Thank you Glenn and Mteal for your comments.
I think Welles’ interest in political assassinations was likely as much epistemological as political.
Jorge Luis Borges once famously praised “Citizen Kane” as “a labyrinth without a center.” Just as easily, Borges could have been describing the Report of the Warren Commission. Indeed, the shocking convolutions of modern American political history routinely spawn Byzantine narratives replete with minute detail and ever-increasing nuance. Yet such painstaking elaboration usually leads us away from true meaning. The center remains a mystery. Yet it’s this mystery that attracts the artist, again and again—and this seems especially true of Welles.
Secret Honor
The aforementioned “Secret Honor” is a very entertaining film, highlighted by a terrific performance of Philip Baker Hall as Nixon. It’s due out on a Criterion Collection DVD in October. It offers a truly alternative history of Watergate and Nixon’s resignation. In this version, Nixon resigns as an act of self-sacrifice to prevent a coup orchestrated by even “darker forces.”
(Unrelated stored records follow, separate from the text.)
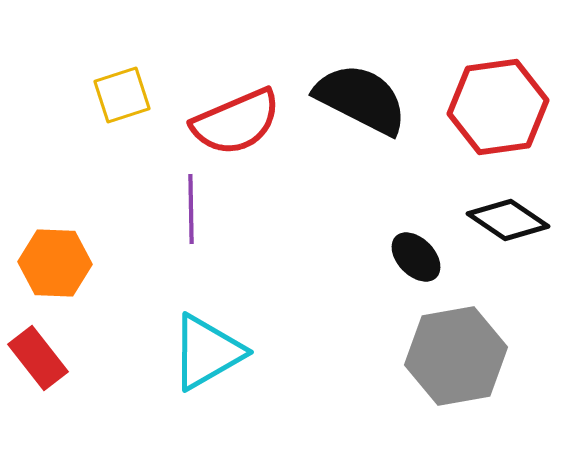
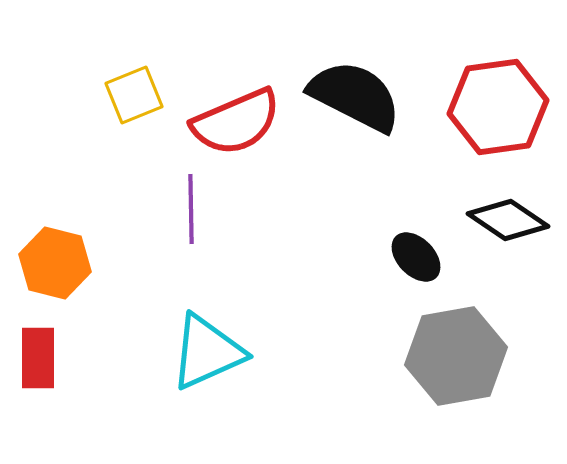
yellow square: moved 12 px right; rotated 4 degrees counterclockwise
black semicircle: moved 6 px left, 3 px up
orange hexagon: rotated 12 degrees clockwise
cyan triangle: rotated 6 degrees clockwise
red rectangle: rotated 38 degrees clockwise
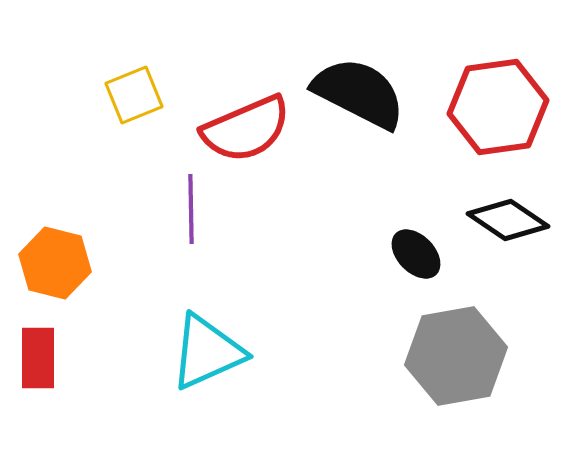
black semicircle: moved 4 px right, 3 px up
red semicircle: moved 10 px right, 7 px down
black ellipse: moved 3 px up
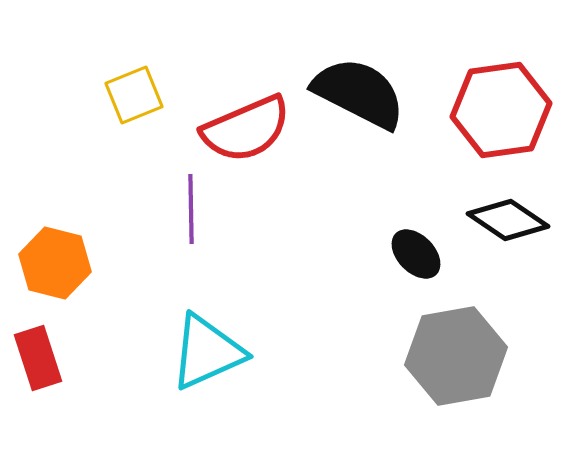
red hexagon: moved 3 px right, 3 px down
red rectangle: rotated 18 degrees counterclockwise
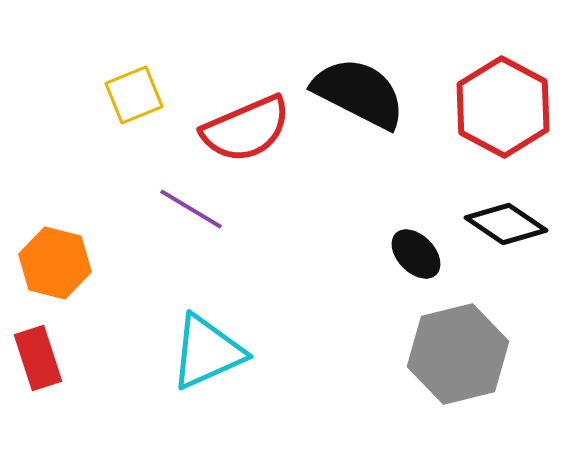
red hexagon: moved 2 px right, 3 px up; rotated 24 degrees counterclockwise
purple line: rotated 58 degrees counterclockwise
black diamond: moved 2 px left, 4 px down
gray hexagon: moved 2 px right, 2 px up; rotated 4 degrees counterclockwise
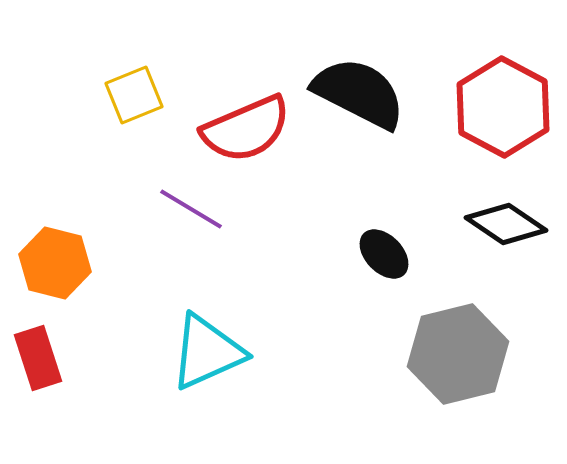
black ellipse: moved 32 px left
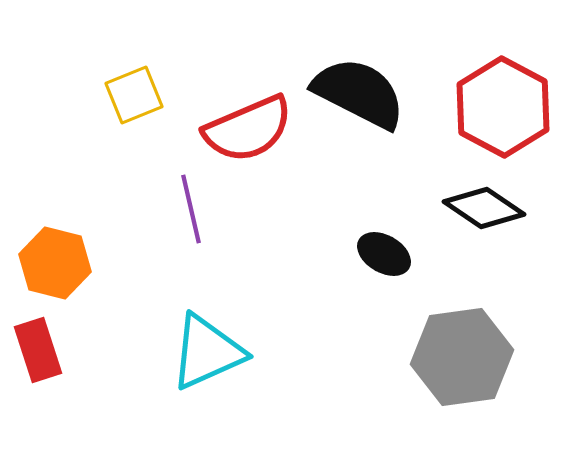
red semicircle: moved 2 px right
purple line: rotated 46 degrees clockwise
black diamond: moved 22 px left, 16 px up
black ellipse: rotated 16 degrees counterclockwise
gray hexagon: moved 4 px right, 3 px down; rotated 6 degrees clockwise
red rectangle: moved 8 px up
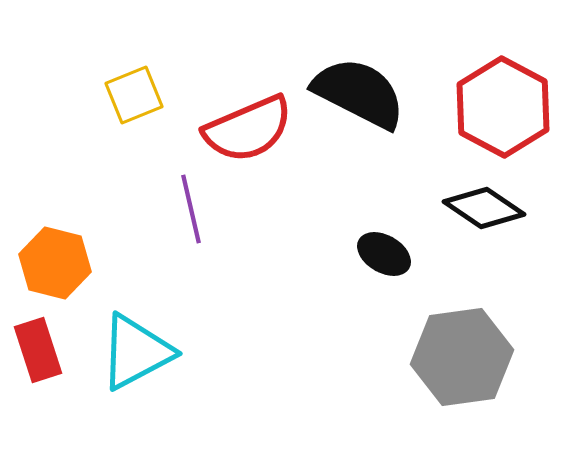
cyan triangle: moved 71 px left; rotated 4 degrees counterclockwise
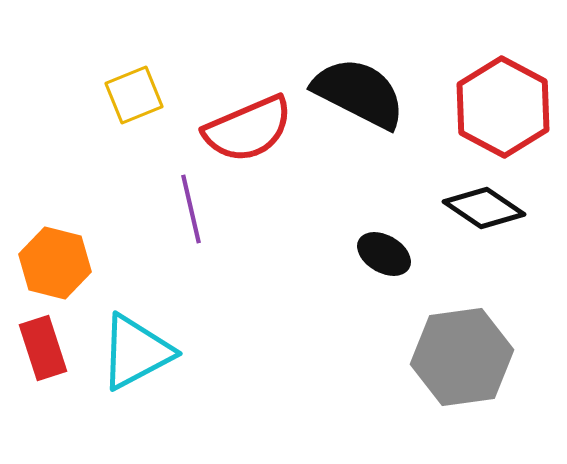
red rectangle: moved 5 px right, 2 px up
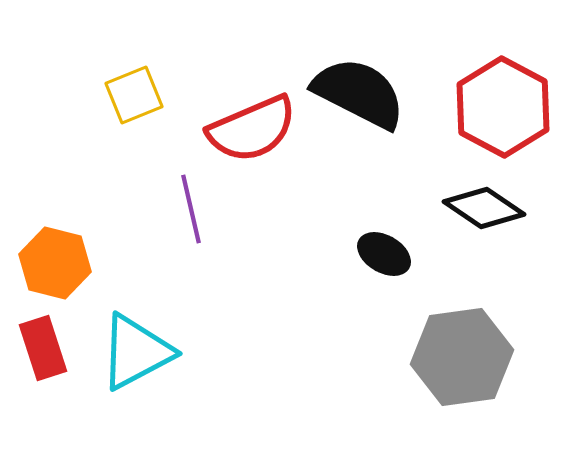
red semicircle: moved 4 px right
Of course, Nixon had a longstanding Howard Hughes connection, and Hughes figures in Welles’ “F for Fake.” But there’s another intriguing synchronicity. In 1941, Welles premiered “Citizen Kane” in what had been a live theater venue, the El Capitan (later known as the Paramount) on Hollywood Boulevard. On September 23, 1952, in a bid to quell a scandal that threatened his spot on the Eisenhower ticket, Nixon went on NBC television to deliver his infamous “Checkers speech.” The venue was the El Capitan Theater. Imagine the ghosts rubbing shoulders there.